(Stored data entries)
=== Section Start ===

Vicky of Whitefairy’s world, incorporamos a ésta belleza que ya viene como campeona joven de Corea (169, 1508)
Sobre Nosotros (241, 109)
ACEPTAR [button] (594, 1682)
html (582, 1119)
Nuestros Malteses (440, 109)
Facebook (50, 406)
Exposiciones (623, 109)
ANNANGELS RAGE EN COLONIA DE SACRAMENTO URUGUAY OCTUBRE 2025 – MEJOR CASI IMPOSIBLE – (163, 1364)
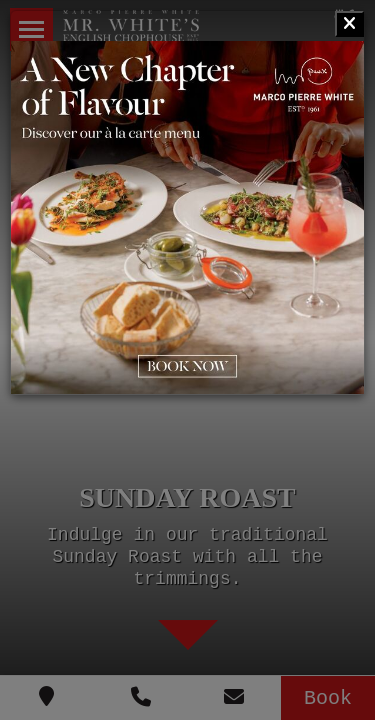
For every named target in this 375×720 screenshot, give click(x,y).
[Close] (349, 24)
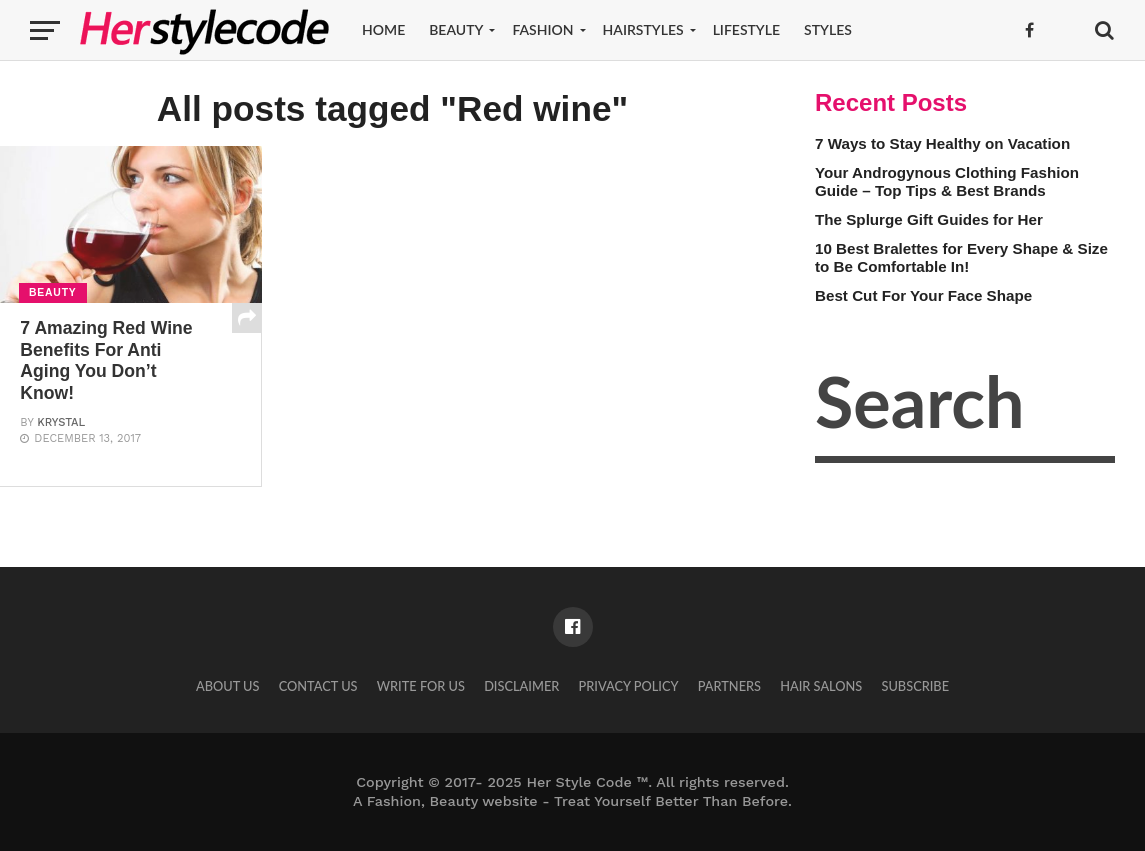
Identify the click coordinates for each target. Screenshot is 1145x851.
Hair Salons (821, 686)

=== Section End ===

The line with "Identify the click", the last line of the data above, and every line between them should be duplicated exactly, with nothing else.

OUTPUT OF THE TASK
Identify the click coordinates for each target. Screenshot is 1145x851.
Hair Salons (821, 686)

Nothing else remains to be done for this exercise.